According to a report Monday (Feb. 16) by cybersecurity publication Dark Reading, these extensions claim to offer the abilities of an artificial intelligence (AI) assistant, while stealing users’ personal information in secret.
The report cites research from security firm LayerX, which found 30 Google Chrome extensions that are carbon copies of each other, aside from some superficial branding differences, many of which have tens of thousands of downloads each.
While these extensions purport to act as AI assistants, they are in fact there to steal email content, browser content and anything else the user willingly offers them.
“While we’ve seen [similar tactics] used by malicious extensions in the past, what is new and concerning is how it’s being applied,” says LayerX security researcher Natalie Zargarov. “Instead of spoofing banks or email logins, attackers are now impersonating artificial intelligence interfaces and developer tools, places where users are conditioned to paste application programming interface (API) keys, tokens and sensitive data without hesitation.”
The research found 30 tools, with names like “Gemini AI Sidebar,” “ChatGPT Translate,” or more generic monikers like “AI Assistant,” which amassed more than 260,000 downloads.
PYMNTS has contacted Google for comment but has not yet gotten a reply.
The findings come at a time when—as PYMNTS wrote last month—AI is “pushing intervention earlier in the attack cycle by identifying coordinated behavior and emerging risk signals before fraud scales.”
As covered here, companies are ramping up their use of AI to guard against suspicious activities, even as they deal with an increasing risk from shadow AI, third-party agents and apps that could subject the businesses to cyber risks.
Research from PYMNTS Intelligence has found a gap between companies’ belief in their defenses against AI-powered fraud and the prevalence of those fraud cases.

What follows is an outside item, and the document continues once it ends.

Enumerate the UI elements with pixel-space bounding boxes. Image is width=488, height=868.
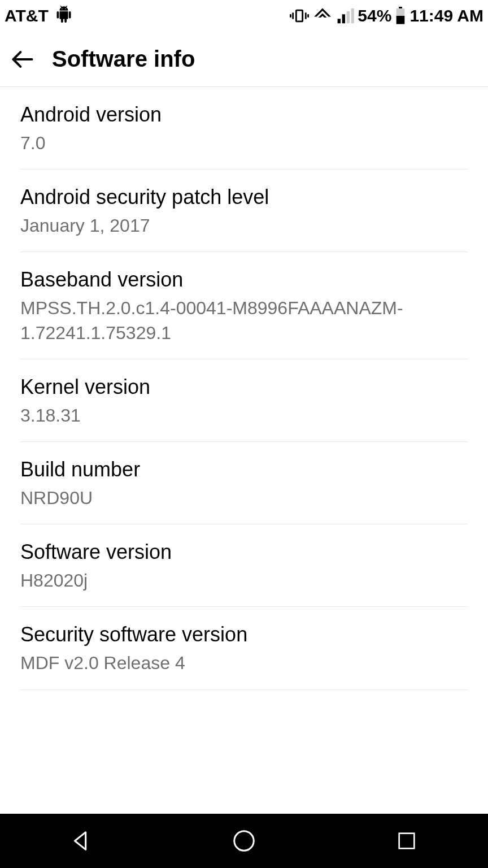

While nearly all companies surveyed said they were confident in their protections, nearly 59% said they were struggling with bot-driven fraud. This gap is especially pronounced in the financial services sector, where 60.6% of companies have seen bot traffic rise in the past year, according to the PYMNTS Intelligence report “The Hidden Costs of ‘Good Enough’: Identity Verification in the Age of Bots and Agents.”
“Many assume their fraud controls are mature because they’ve passed compliance audits or updated authentication steps,” PYMNTS wrote. “But the report’s findings show that fraudsters’ use of artificial intelligence—from deepfakes to credential stuffing—is evolving faster than those defenses. What looks compliant may, in practice, be porous.”